В ночь перед выездом бригады на фронт Филипп приехал к Мусаеву. Филипп снял пальто, прошел в комнату. Мусаев широко улыбнулся, сказал:
— Вот наконец и я дождался, что ты меня провожаешь. Помнишь, всегда я провожал тебя…
— Погоди радоваться, — усмехнулся Филипп. — Знаешь, дальние проводы — лишние слезы. А я собираюсь далеко тебя провожать.
— Куда же?
— До фронта.
— Что? — Мусаев отступил на шаг, разглядывая Филиппа.
— То, что сказал. Не могу же я отдать тебе лучших ребят, лучшее оружие и не посмотреть, как ты будешь воевать? Так что прошу любить и жаловать: еду на проверку вооружения.
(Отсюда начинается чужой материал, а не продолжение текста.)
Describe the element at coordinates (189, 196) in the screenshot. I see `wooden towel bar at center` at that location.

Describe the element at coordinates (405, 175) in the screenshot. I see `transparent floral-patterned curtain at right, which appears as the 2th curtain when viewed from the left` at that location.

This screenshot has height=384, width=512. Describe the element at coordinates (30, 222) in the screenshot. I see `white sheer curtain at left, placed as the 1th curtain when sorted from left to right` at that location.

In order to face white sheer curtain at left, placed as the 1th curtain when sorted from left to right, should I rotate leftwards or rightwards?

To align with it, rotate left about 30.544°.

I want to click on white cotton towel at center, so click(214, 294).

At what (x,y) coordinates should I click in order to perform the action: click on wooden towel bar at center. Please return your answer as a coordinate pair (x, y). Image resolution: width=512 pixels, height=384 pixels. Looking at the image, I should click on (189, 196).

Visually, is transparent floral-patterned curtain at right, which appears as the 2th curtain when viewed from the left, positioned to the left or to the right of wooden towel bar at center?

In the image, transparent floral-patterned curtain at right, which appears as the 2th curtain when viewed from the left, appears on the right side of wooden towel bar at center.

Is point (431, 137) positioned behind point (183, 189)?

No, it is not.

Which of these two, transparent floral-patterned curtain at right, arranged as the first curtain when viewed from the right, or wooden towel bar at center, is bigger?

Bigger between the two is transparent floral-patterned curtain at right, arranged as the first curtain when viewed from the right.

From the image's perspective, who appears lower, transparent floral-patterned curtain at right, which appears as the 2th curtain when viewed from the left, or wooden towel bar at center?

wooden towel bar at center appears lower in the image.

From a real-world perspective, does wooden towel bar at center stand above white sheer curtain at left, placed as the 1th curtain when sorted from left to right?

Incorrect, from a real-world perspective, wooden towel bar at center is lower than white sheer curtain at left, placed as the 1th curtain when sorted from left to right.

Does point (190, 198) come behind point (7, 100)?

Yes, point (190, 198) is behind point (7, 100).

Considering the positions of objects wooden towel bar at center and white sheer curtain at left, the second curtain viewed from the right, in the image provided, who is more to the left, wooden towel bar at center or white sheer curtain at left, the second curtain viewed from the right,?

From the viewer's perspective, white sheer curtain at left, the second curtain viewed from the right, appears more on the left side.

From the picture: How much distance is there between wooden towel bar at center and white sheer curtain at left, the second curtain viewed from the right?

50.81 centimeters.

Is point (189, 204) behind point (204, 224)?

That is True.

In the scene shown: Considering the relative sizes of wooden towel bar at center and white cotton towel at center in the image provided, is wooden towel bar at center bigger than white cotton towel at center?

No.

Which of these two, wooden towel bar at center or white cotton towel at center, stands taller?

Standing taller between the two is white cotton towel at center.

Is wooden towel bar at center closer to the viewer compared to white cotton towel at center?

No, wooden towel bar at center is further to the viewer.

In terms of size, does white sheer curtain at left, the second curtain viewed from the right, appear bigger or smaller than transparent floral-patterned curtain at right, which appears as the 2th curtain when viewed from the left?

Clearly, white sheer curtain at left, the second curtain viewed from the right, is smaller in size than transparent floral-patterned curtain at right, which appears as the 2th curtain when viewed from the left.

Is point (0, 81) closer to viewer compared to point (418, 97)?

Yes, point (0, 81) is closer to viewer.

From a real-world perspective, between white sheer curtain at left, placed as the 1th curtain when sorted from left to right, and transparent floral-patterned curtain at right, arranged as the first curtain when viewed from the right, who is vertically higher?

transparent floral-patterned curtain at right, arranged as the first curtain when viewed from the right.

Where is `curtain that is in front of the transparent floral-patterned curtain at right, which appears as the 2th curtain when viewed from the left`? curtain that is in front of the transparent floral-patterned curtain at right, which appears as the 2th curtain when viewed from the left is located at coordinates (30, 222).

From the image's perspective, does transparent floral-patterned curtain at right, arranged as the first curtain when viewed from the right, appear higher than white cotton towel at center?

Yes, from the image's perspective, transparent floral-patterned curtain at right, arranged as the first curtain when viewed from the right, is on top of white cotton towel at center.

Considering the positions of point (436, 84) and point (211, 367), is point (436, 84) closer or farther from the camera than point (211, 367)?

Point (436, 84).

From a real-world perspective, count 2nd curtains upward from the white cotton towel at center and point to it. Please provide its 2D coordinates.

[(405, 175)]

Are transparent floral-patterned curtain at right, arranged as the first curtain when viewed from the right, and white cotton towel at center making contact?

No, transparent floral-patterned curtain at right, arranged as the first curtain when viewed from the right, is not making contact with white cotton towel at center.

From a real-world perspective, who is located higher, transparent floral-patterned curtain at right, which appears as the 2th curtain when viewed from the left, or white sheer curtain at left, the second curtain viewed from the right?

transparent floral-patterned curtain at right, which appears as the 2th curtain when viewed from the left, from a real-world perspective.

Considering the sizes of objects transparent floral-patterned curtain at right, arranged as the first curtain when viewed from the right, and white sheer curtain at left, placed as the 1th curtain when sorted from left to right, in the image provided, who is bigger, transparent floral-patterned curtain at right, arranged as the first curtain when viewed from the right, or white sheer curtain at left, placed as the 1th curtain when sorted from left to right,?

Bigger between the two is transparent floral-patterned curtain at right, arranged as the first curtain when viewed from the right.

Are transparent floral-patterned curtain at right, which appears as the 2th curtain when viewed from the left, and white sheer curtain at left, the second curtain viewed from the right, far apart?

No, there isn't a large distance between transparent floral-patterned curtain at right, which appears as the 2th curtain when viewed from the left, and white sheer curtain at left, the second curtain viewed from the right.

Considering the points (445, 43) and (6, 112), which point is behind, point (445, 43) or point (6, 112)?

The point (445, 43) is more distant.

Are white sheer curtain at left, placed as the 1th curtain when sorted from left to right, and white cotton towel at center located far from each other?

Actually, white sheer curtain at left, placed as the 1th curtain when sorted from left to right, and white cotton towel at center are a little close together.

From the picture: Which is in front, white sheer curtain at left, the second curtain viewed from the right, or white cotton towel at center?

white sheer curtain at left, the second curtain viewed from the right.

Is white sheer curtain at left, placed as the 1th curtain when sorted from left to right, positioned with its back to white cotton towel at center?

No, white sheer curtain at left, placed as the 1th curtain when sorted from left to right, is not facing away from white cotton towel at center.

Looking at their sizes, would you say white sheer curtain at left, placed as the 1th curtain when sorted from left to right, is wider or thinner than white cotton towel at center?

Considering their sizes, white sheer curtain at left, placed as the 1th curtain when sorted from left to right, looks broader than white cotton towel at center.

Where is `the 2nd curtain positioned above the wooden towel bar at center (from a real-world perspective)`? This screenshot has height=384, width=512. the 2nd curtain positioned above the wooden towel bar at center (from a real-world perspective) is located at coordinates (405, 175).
Будь любезен, покажи, как будут воевать мои пушки.
Семен укоризненно покачал головой:
— Эх, Филипп, Филипп! Неужели не веришь, что я могу воевать без нянек? Знаешь сам, сколько времени я переучивался.
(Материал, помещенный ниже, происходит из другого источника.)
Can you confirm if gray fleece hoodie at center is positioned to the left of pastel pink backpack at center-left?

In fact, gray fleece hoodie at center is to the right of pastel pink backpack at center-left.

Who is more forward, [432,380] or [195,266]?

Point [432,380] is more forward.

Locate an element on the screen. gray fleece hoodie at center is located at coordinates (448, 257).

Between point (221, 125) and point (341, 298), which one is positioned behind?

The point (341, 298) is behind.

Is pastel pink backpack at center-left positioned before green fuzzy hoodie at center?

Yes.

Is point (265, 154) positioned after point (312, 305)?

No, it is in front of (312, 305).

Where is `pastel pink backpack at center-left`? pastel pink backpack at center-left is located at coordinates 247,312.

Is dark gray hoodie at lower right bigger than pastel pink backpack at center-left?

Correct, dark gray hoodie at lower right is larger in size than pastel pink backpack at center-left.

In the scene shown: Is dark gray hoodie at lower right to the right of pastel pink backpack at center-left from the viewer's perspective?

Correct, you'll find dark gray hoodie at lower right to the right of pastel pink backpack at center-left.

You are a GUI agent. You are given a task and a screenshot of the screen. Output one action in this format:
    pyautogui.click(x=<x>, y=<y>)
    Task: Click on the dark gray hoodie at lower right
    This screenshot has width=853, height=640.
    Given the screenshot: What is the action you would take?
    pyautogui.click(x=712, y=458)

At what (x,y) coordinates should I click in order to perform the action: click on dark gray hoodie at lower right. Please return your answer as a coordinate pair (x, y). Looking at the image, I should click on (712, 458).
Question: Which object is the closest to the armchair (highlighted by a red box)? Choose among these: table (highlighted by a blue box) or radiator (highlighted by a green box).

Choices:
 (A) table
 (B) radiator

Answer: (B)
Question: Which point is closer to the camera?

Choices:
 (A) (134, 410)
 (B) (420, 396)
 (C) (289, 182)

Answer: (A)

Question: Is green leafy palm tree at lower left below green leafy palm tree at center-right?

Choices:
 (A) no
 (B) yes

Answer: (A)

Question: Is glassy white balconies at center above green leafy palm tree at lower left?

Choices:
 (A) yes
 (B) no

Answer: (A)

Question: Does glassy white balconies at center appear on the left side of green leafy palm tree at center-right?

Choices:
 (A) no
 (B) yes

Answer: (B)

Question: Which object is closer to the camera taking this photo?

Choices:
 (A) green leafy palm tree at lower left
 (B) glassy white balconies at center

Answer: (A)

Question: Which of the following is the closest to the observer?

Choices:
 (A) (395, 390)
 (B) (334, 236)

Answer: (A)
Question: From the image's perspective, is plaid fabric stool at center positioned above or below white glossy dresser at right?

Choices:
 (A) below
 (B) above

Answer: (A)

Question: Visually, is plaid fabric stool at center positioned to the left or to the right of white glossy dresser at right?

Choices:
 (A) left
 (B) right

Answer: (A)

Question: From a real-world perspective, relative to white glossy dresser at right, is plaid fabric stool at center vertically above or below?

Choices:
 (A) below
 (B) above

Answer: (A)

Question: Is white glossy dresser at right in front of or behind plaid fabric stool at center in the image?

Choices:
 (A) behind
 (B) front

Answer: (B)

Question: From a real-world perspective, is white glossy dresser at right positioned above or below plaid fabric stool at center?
— Верю, да я и не нянька. Я просто хочу сам видеть, что русский огонь может остановить немецкие бронеколонны.
14
В студеный зимний день бригада Мусаева выгружалась на маленькой железнодорожной станции среди бескрайней придонской степи. Филипп, сопровождавший бригаду, вышел из вагона и с удивлением огляделся. Он, как и все бойцы и командиры в бригаде, ждал, что их направят в Сталинград, где из последних, казалось, сил отбивалась прижатая к Волге армия. А между тем эшелон остановился в двухстах километрах от Сталинграда и в ста километрах от ближайшего участка фронта, раскинувшегося на Дону.
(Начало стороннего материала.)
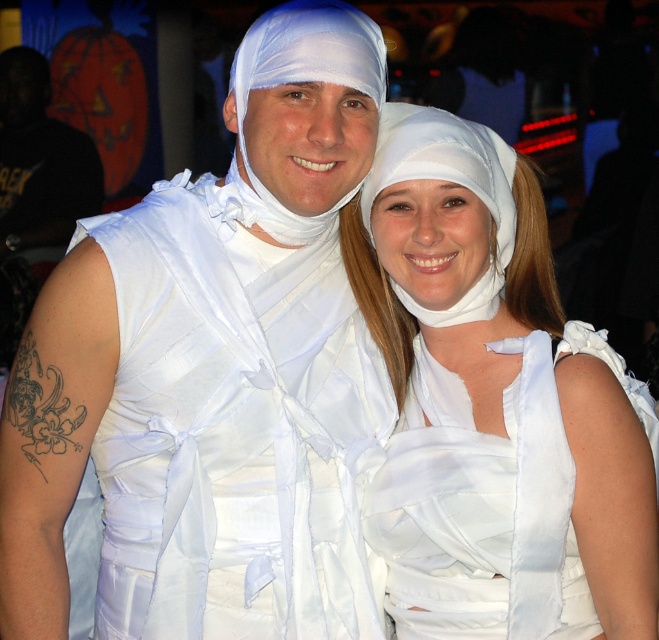 You are attending a Halloween party and want to take a photo with the white satin dress at center. Where should you position yourself relative to the dress to ensure it is centered in your camera frame?

To center the white satin dress at center in your camera frame, position yourself directly in front of it at the coordinates specified by the 2D location point at (500, 410). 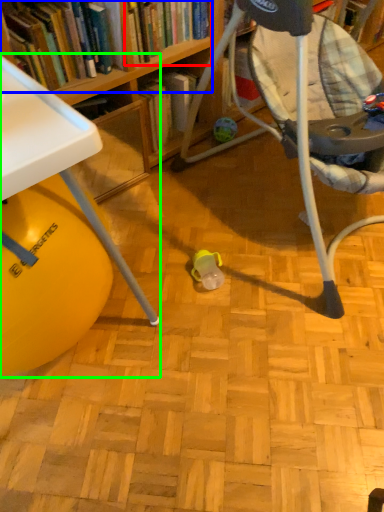 Question: Which object is the closest to the book (highlighted by a red box)? Choose among these: book (highlighted by a blue box) or table (highlighted by a green box).

Choices:
 (A) book
 (B) table

Answer: (A) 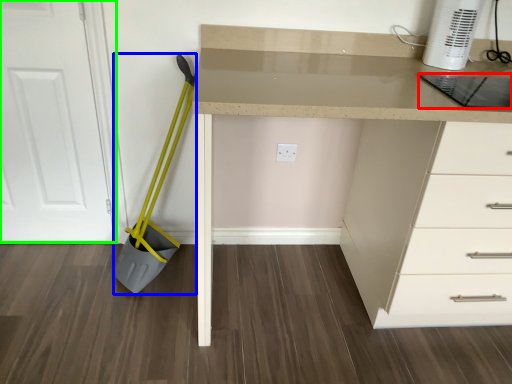 Question: Which is nearer to the kitchen appliance (highlighted by a red box)? shovel (highlighted by a blue box) or door (highlighted by a green box).

Choices:
 (A) shovel
 (B) door

Answer: (A) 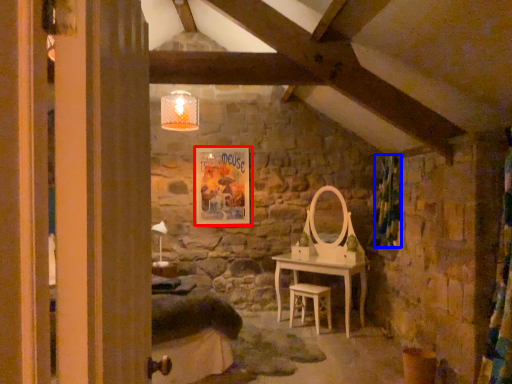 Question: Which object appears farthest to the camera in this image, picture frame (highlighted by a red box) or curtain (highlighted by a blue box)?

Choices:
 (A) picture frame
 (B) curtain

Answer: (A) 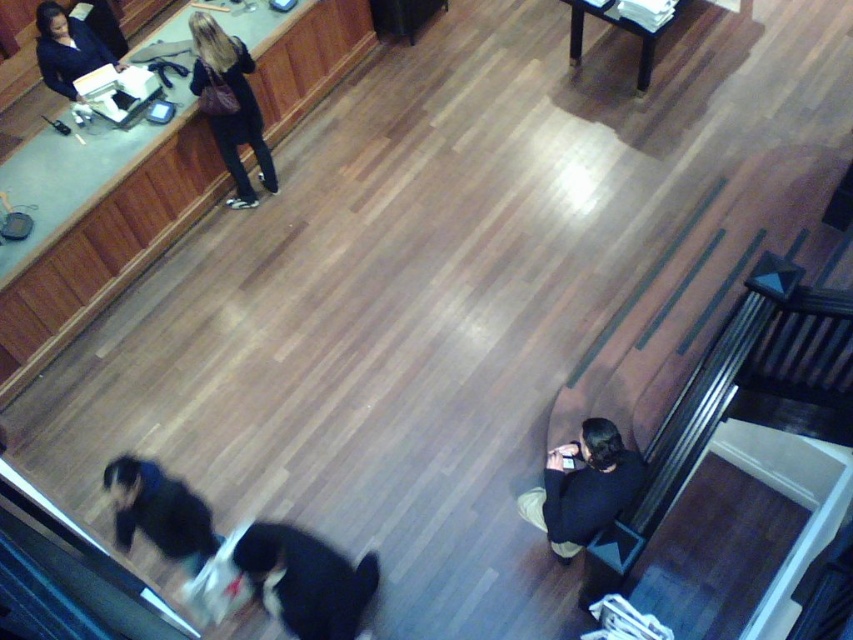 Question: Does black fur dog at lower center have a larger size compared to dark blue jeans at upper center?

Choices:
 (A) no
 (B) yes

Answer: (A)

Question: Estimate the real-world distances between objects in this image. Which object is farther from the matte black stool at lower right?

Choices:
 (A) black fur dog at lower center
 (B) matte black jacket at upper left
 (C) black soft fabric at lower right

Answer: (B)

Question: Based on their relative distances, which object is nearer to the dark blue jeans at upper center?

Choices:
 (A) black soft fabric at lower right
 (B) dark blue jacket at lower left

Answer: (B)

Question: Is dark blue jacket at lower left below matte black jacket at upper left?

Choices:
 (A) no
 (B) yes

Answer: (B)

Question: Among these objects, which one is farthest from the camera?

Choices:
 (A) dark blue jacket at lower left
 (B) black fur dog at lower center

Answer: (A)

Question: Observing the image, what is the correct spatial positioning of matte black jacket at upper left in reference to matte black stool at lower right?

Choices:
 (A) left
 (B) right

Answer: (A)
Филипп с недоумением озирал ровную степь, наблюдал за нервным комендантом станции, который, свирепо ругаясь, заставил артиллеристов закутывать отбеленным брезентом орудия, тягачи и снарядные ящики. Ничто не позволяло думать, что какому-нибудь сумасшедшему немецкому летчику придет в голову бомбить эту ничтожную степную станцию, где и построек-то почти никаких не было, да и эшелоны, привезшие бригаду, сейчас же уходили назад. Но комендант прикрикнул на задержавшихся: артиллеристы забегали как одержимые, и вот уже все пропало в мутной однообразности степи, снега и ветра.
Мусаев куда-то исчез. Филипп медленно шел вдоль пути, разминая ноги. Много дней подряд бригада двигалась безостановочно, перебрасываемая с одной дороги на другую. Все их помыслы были о Сталинграде, туда они стремились, и вот их путь оборвался почему-то на пустынной станции. Над степью нависло безмолвие; скрытые маскировкой танки и пушки потерялись в снегу; люди исчезли в белых палатках, разбросанных вдоль пути. Филипп хотел уже возвращаться обратно, как вдруг увидел то, чего не замечал раньше. Перед ним была широкая грейдерная дорога, кое-где переметенная поземкой, но твердая, убитая гусеницами и шинами, налощенная, подобно белому асфальту. Он присвистнул тихонько и посмотрел вдаль, на увалы, куда уходила эта потайная дорога.